People have been predicting the end of the world since…well, probably since the beginning of the world. So while apocalyptic theories aren’t a new thing, it does seem that recently there has been more excitement, more speculation and more genuine concern about the uncertainty of the future than at any other time before. Whether you believe in any of these “end-of-the-world” theories or not, the recent string of natural disasters and a turbulent economy are probably more than enough to justify some preoccupation with the future.
A lot of our anxiousness when considering the future centers on basic necessities—food and water. Starvation is not a real concern for most of us right now but the thought of a disaster leaving us without meals or quality drinking water is an unpleasant thing, to say the least. Although it is impossible to predict the future, it is possible to prepare for the worst and gain some peace of mind in the present.
One of the most fundamental and important emergency preparedness steps that you can take is building up a good supply of food storage. Building a quality supply of disaster food will take some initial investment but it is possible for even the busiest and most financially challenged.
Begin by formulating a food storage plan. Determine how much food storage you will need to sustain yourself and those dependent on you by calculating the amount of water and calories you and your dependents consume per day. Experts estimate that adults should drink between 8 and 13 cups of fluid depending on height and weight. Calorie requirements also vary depending on height and weight but generally range between 2200 and 2700 calories daily.
Water is the most crucial element in a survival situation so begin there. If you are on a tight budget, start small by purchasing a couple gallons of water per week. Building your emergency water supply little by little won’t strain you financially but it will prevent the procrastination that often comes when you plan on buying it all at the same time. Make water your initial priority but you will also want to gradually build a food supply as well.
When building your disaster food supply remember that nutritional value is far more important than taste or variety. If disaster really does strike for you, you will be grateful if you chose to focus on the basics. Start with grains such as flour, rice and macaroni as well as focusing on dried fruits and vegetables. Powdered milk or yogurt bites are good dairy options and a variety of freeze-dried meats will last long and provide essential protein. Dried beans are another good option for protein and store well for long periods of time.
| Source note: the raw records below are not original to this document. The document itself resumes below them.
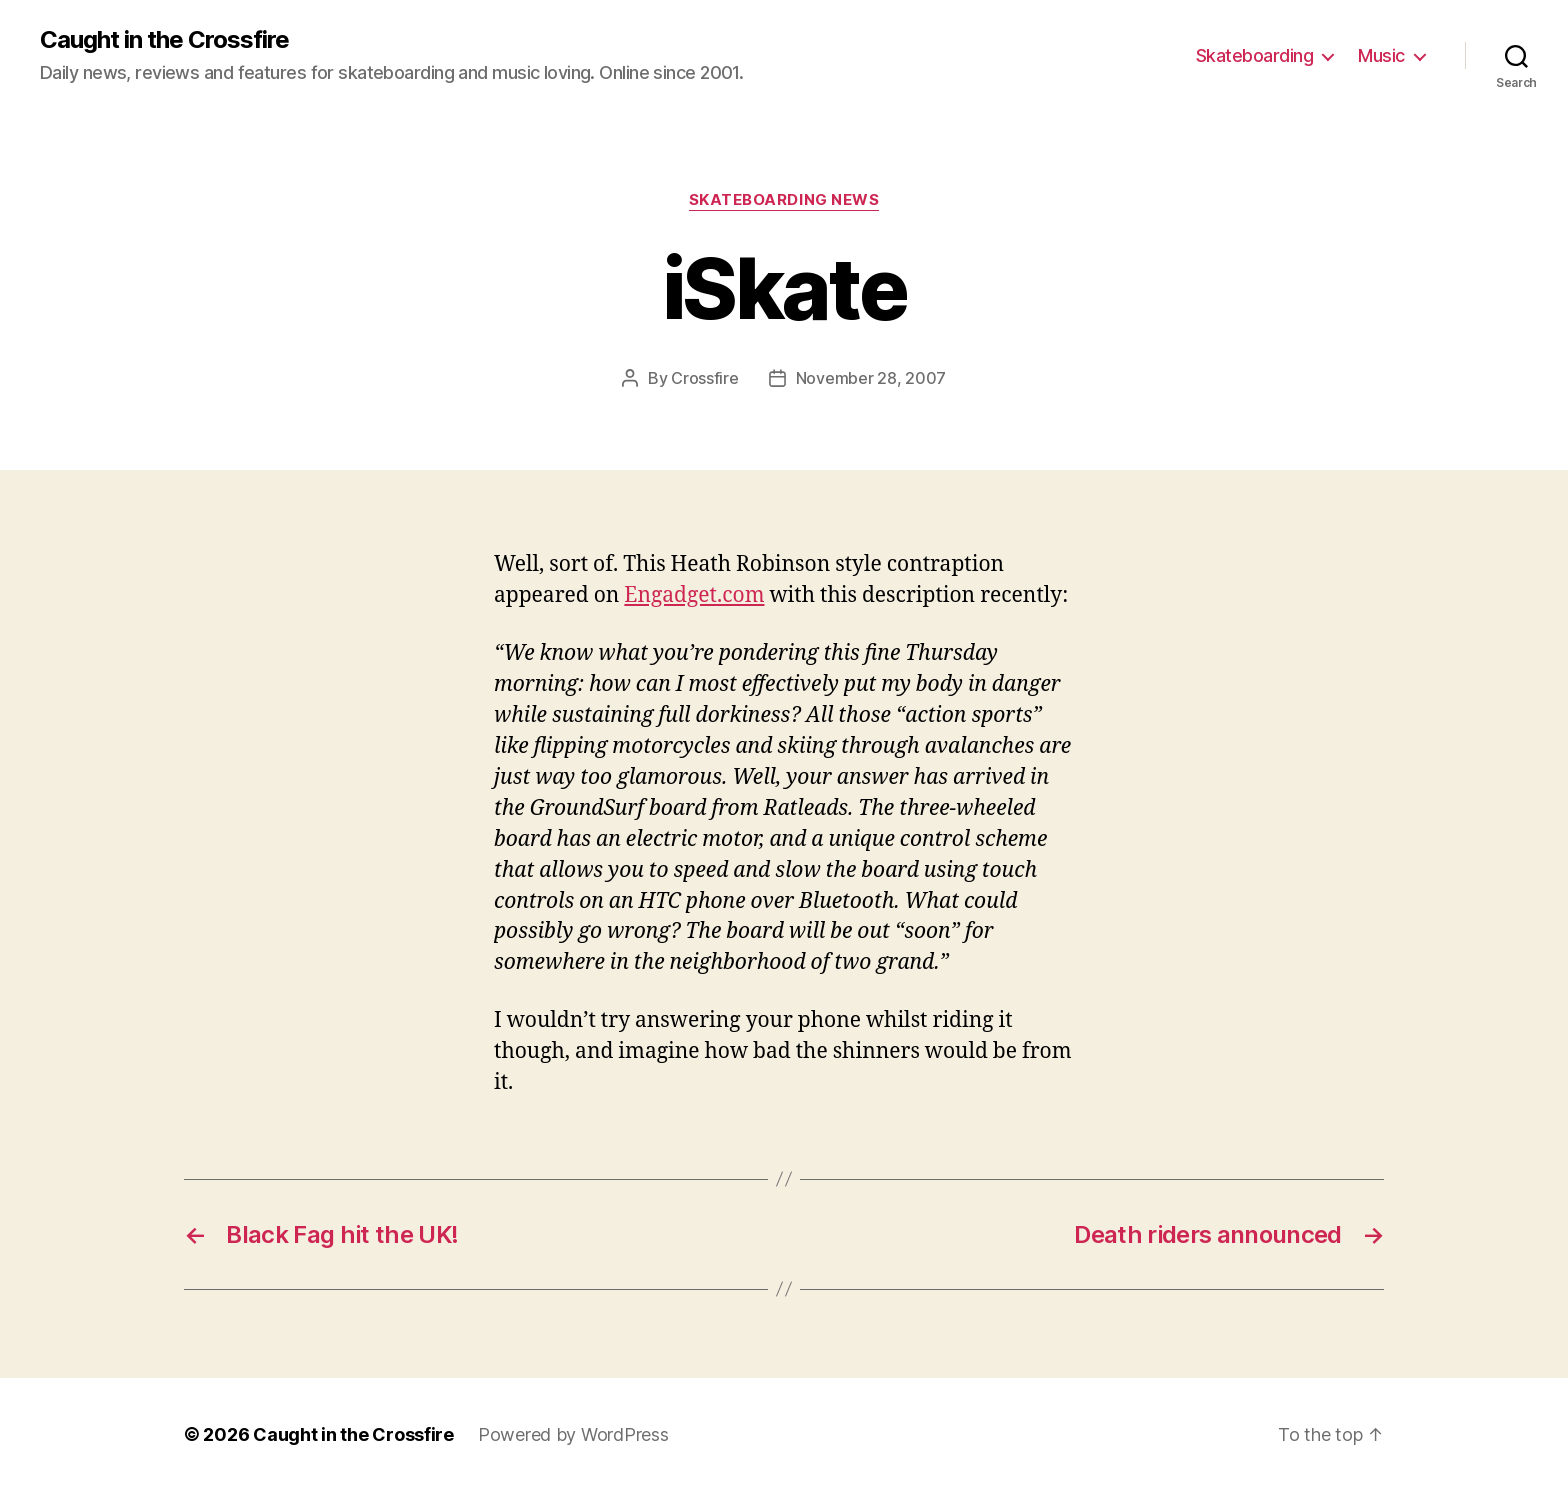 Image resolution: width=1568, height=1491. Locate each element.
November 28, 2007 (871, 378)
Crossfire (705, 378)
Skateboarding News (784, 200)
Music (1381, 55)
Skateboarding (1255, 55)
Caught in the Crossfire (164, 40)
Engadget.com (694, 595)
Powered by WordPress (573, 1434) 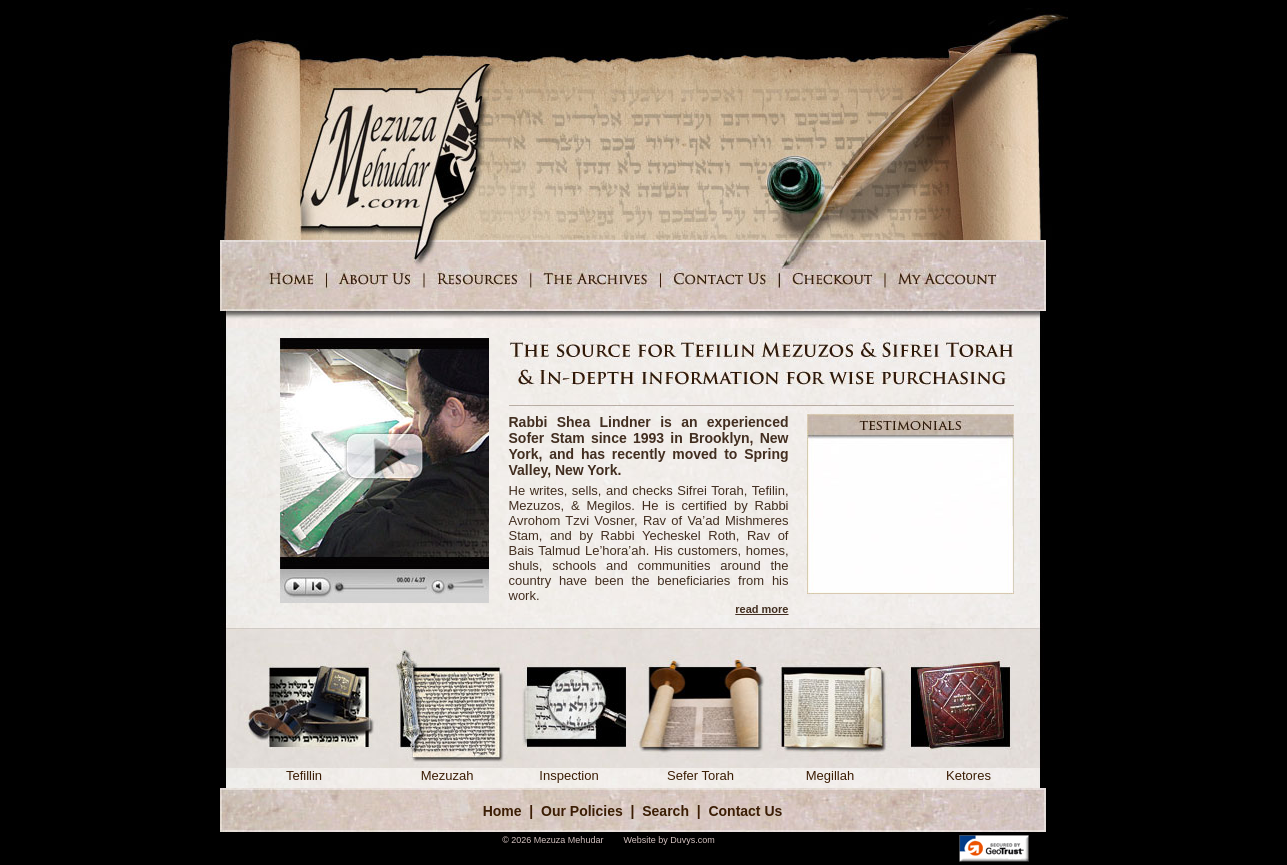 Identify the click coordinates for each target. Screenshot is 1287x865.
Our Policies (582, 811)
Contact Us (745, 811)
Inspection (569, 769)
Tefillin (304, 769)
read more (761, 609)
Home (502, 811)
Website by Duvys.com (668, 840)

Ideally you will want to build up one year worth of food storage. Purchasing a full year worth all at once is probably not an option financially for most people so building gradually is important. Factor food storage into your monthly budget to make this manageable. After establishing your food storage, rotate your foods by keeping the oldest items in accessible locations and incorporating them into your daily menu. Using food storage in your daily cooking is a great way to save money as well. After using food storage items you will want to make sure to replace them so that you always have a full store of fresh foods and a healthy dose of peace of mind.